Saturday, October 22, 2016

Signal Processing: Cross-correlation in the frequency domain

Cross-corrlation is a technique widely used in many fields. I won't go to the details of it, since wikipedia already gave a very nice introduction. In seismology, cross correlation is a great tool, for example, to find the amount of shift of one signal recorded different locations on earth, you can use cross correlation; using ambient noise cross correlation, we can find the empirical green's function between two seismic stations; to monitor the nuclear tests around the world, cross correlation also be used to do the pattern recognition on the waveforms recorded. Of course, there are still many other use cases in seismology, therefore, today we will talk about how to do cross correlation in frequency domain. You can find all the scripts at Qingkai's Github
You can also do the cross correlation in time domain. But doing this in frequency domain is very simple, and clear, and of course faster as well (I tested both version in the frequency/time domain). 
import numpy as np
from obspy.core import read
import matplotlib.pyplot as plt
from numpy.fft import fft, ifft, fftshift
%matplotlib inline

Let's create the first signal

For simplicity, we will create the first signal using scipy. We will create a gaussian pulse. 
from scipy import signal
t1 = np.linspace(-1, 1, 2 * 100, endpoint=False)
sig1 = signal.gausspulse(t1, fc=5)
plt.figure(figsize=(10,8))
plt.plot(t1, sig1, 'r')
plt.show()

Create the 2nd signal by simply shift it

For simplicity, we will just shift the first signal by 50 data points, and use it as the second signal. We will use the function we created in the previous post - shift signal in frequency domain to shift the signal in the frequency domain. 
def nextpow2(i):
    '''
    Find the next power 2 number for FFT
    '''

    n = 1
    while n < i: n *= 2
    return n

def shift_signal_in_frequency_domain(datin, shift):
    '''
    This is function to shift a signal in frequency domain. 
    The idea is in the frequency domain, 
    we just multiply the signal with the phase shift. 
    '''
    Nin = len(datin) 

    # get the next power 2 number for fft
    N = nextpow2(Nin +np.max(np.abs(shift)))

    # do the fft
    fdatin = np.fft.fft(datin, N)

    # get the phase shift, shift here is D in the above explanation
    ik = np.array([2j*np.pi*k for k in xrange(0, N)]) / N 
    fshift = np.exp(-ik*shift)

    # multiple the signal with shift and transform it back to time domain
    datout = np.real(np.fft.ifft(fshift * fdatin))
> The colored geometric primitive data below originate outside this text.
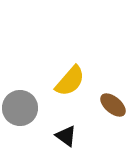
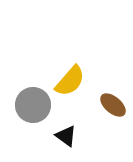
gray circle: moved 13 px right, 3 px up
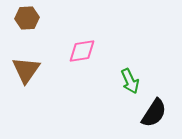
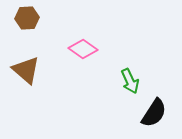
pink diamond: moved 1 px right, 2 px up; rotated 44 degrees clockwise
brown triangle: rotated 24 degrees counterclockwise
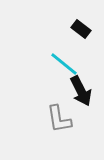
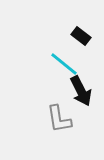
black rectangle: moved 7 px down
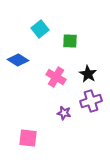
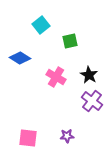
cyan square: moved 1 px right, 4 px up
green square: rotated 14 degrees counterclockwise
blue diamond: moved 2 px right, 2 px up
black star: moved 1 px right, 1 px down
purple cross: moved 1 px right; rotated 35 degrees counterclockwise
purple star: moved 3 px right, 23 px down; rotated 16 degrees counterclockwise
    # only get the data have the same length as the input signal
    datout = datout[0:Nin]

    return datout
# This is the amount we will move
nShift = 50

# generate the 2nd signal
sig2 = shift_signal_in_frequency_domain(sig1, nShift)

# plot two signals together
plt.figure(figsize=(10,8))
plt.plot(sig1, 'r', label = 'signal 1')
plt.plot(sig2, 'b', label = 'signal 2')
plt.legend()
plt.show()

Frequency domain cross correlation

Shift a signal in the frequency domain is quite simple. 
  1. zero-pad the input signals or apply a taper as we talked last week. (I didn't do this, since I know my two signal is zero at both ends, so I skip it)
  2. take the FFT of both signals
  3. multiply the first signal, and the reverse of the signal (or the conjugate, note that in the frequency domain, the complex conjugation is equivalent to time reversal in the time domain)
  4. do the inverse FFT and get the shift
reference:
stackexchange
def cross_correlation_using_fft(x, y):
    f1 = fft(x)
    
    # flip the signal of y
    f2 = fft(np.flipud(y))
    cc = np.real(ifft(f1 * f2))

    return fftshift(cc)
 
# shift &lt; 0 means that y starts 'shift' time steps before x 
# shift &gt; 0 means that y starts 'shift' time steps after x
def compute_shift(x, y):
    # we make sure the length of the two signals are the same
    assert len(x) == len(y)
    c = cross_correlation_using_fft(x, y)
    assert len(c) == len(x)
    zero_index = int(len(x) / 2) - 1
    shift = zero_index - np.argmax(c)
    return shift
calculate_shift = compute_shift(sig1, sig2)
print('The shift we get from cross correlation is %d, the true shift should be 50'%calculate_shift)
You can see the result will be 50, which is our correct shift.